Which lines below fall between the one containing "den am häufigsten" and the one containing "ppe (Spezialität aus"? Repeat them exactly, counting both of those lines, and add nothing else.
START Entries supplied
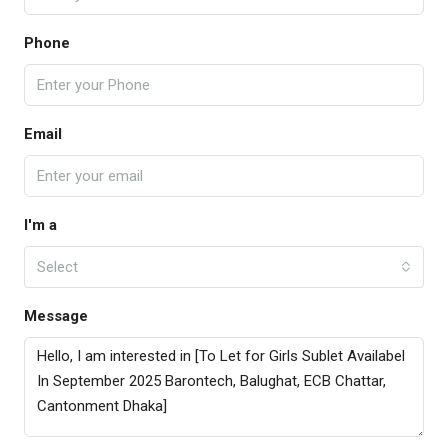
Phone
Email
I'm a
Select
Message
END Entries supplied
START Entries supplied
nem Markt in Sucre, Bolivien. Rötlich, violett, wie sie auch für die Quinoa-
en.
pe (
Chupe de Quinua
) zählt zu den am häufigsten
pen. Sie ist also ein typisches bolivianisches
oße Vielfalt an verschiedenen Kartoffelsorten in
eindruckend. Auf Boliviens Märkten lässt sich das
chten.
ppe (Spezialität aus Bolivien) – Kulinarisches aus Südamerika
END Entries supplied
START Entries supplied
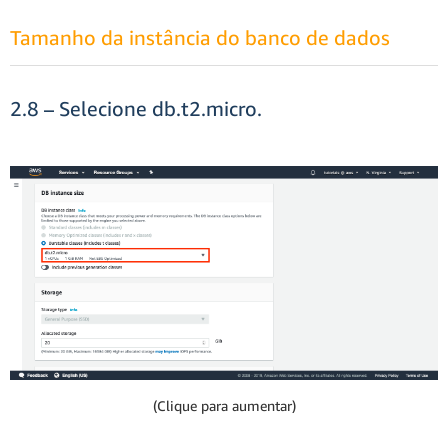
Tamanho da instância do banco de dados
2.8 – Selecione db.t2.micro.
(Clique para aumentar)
END Entries supplied
→ **Output**
) zählt zu den am häufigsten
pen. Sie ist also ein typisches bolivianisches
oße Vielfalt an verschiedenen Kartoffelsorten in
eindruckend. Auf Boliviens Märkten lässt sich das
chten.
ppe (Spezialität aus Bolivien) – Kulinarisches aus Südamerika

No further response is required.